Они поднялись по неширокой мраморной лесенке на второй этаж – туда, где триста лет назад в этом доме хранили зерно, а потом спали, любили, целовались ночи напролет, и зачинали, и рожали детей.
В маленькой спальне было тепло, хотя камина здесь не было; наверное, было включено обычное отопление. Шторы на узком окне не были задернуты, и свет от паркового фонаря попадал в комнату. В этом ярком, каком-то мертвящем свете белела постель на неширокой кровати. Марко взял Анну за руку, подвел к постели и быстрым движением снял шаль с ее плеч.
Анна смотрела, как шаль ложится на стул, как мягкими складками спадает на пол. Ей стало… не то чтобы страшно и не то чтобы грустно. Просто она вдруг поняла, что все переменилось. Что – все, и почему вообще переменилось, она не знала, но чувствовала эту мгновенную перемену так отчетливо, как несколько минут назад чувствовала, что Марко сейчас положит руки ей на плечи.
Она не понимала, что с ней произошло. Она не останавливала себя, не взывала к своему разуму или долгу. Да и какой, Господи, может быть у нее долг и перед кем?! Перед мужем, который уже восемь лет просто живет с нею в одной квартире, у которого есть где-то другая семья и который уж точно не чувствует никакого долга перед женщиной, по инерции называемой его женой?.. И зачем он вообще всплыл сейчас в ее сознании, или в сердце, или черт знает в чем, этот муж с его спокойным голосом и твердыми ладонями, Боже мой, да почему же твердыми, она давно забыла, какие у него ладони, и кто бы не забыл!..
Анна почувствовала, как слезы – злые, отчаянные, никчемные и неостановимые – текут по ее щекам. Марко не мог видеть этого в полутьме, но, наверное, он тоже почувствовал какую-то мгновенную и неожиданную перемену. Он повернул Анну к себе и, щурясь – очки ведь остались на столе – всмотрелся в ее лицо.
– Что-то не так? – спросил он. – Я понимаю, это слишком… быстро, прости, но мне показалось…
– Мне тоже показалось, – ответила Анна. – Это ты должен простить меня.
Он молчал несколько секунд, которые показались Анне невыносимо долгими, потом сказал:
– Я не должен простить… Мне не за что прощать тебя. Я не думал, что так может быть, и так действительно не может быть.
У него был такой голос, что Анне захотелось тут же сгореть и исчезнуть. Она ненавидела себя так, как можно ненавидеть только постороннего, во всем себе враждебного человека.
Марко быстро провел по ее волосам рукой – она почувствовала, какие нежные, какие совсем теплые теперь у него не только ладони, но и пальцы, – и вышел из комнаты, тихо прикрыв за собою дверь. И все – она снова осталась в своем одиночестве, в том глубоком душевном одиночестве, из которого не было выхода, да она и не искала… А почему она это сделала, зачем – одному Богу было известно.

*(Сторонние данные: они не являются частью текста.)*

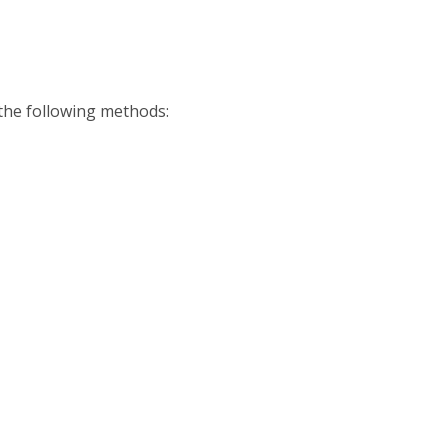
 the following methods:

Анна присела на край постели и, положив руки на колени, уставилась невидящим взглядом на узоры упавшей на пол шали. Это случилось с нею впервые за последние, такие долгие, годы: чтобы она вдруг поняла, что одиночество ее не абсолютно, что какой-то человек, совсем чужой человек, вдруг становится ей необходим, что ее тянет к нему, и не только телом тянет, а вот именно душой. Что она совсем не ожидает, чтобы он ушел и можно было бы совместить то одиночество, которое всегда у нее внутри, с одиночеством внешним… И вот это случилось – и тут же кончилось, и она сама виновата в том, что это кончилось.
Горечь в сердце сделалась такой сильной, что она ощутила ее как настоящую горечь – как будто прожевала какую-то несъедобную траву.

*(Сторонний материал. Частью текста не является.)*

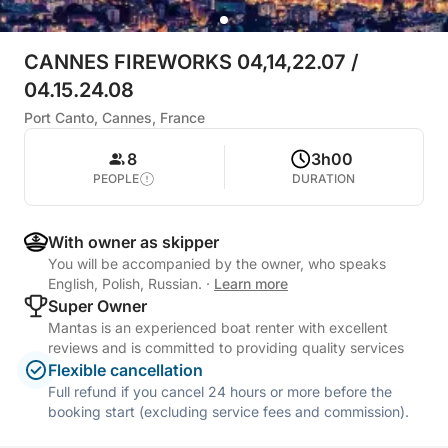
CANNES FIREWORKS 04,14,22.07 /
04.15.24.08
Port Canto, Cannes, France
8
3h00
PEOPLE
DURATION
With owner as skipper
You will be accompanied by the owner, who speaks
English, Polish, Russian.
·
Learn more
Super Owner
Mantas is an experienced boat renter with excellent
reviews and is committed to providing quality services
Flexible cancellation
Full refund if you cancel 24 hours or more before the
booking start (excluding service fees and commission).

В дверь осторожно постучали; Анна вздрогнула. Что она скажет, если он все-таки попросит хоть что-нибудь объяснить?
Но Марко, кажется, никаких объяснений требовать не собирался.
– Вот эти тетради, – сказал он, стоя на пороге. – Я оставлю здесь, на столике. Спокойной ночи, Анна.

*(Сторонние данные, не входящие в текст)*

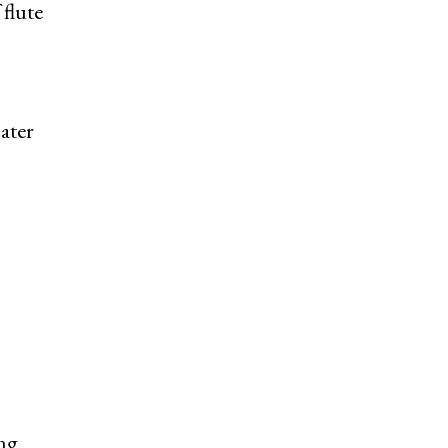
flute
ater
ing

В его голосе почти не слышалось печали. То есть, наверное, это он не хотел, чтобы в его голосе слышалась печаль, а на самом деле она была, только очень глубоко скрытая.
Анна встала так стремительно, словно хотела его удержать. Но дверь уже закрылась – и она только по инерции дошла до столика у двери, взяла три тонкие, в картонных обложках тетради, которые тихо хрустнули у нее в руках. Ей было все равно, чьи это тетради, что написала в них какая-то неведомая женщина, почему написала… Она чувствовала только сильную, до горла дошедшую горечь.
Но обязательность, над которой посмеивался Матвей, все-таки взяла свое.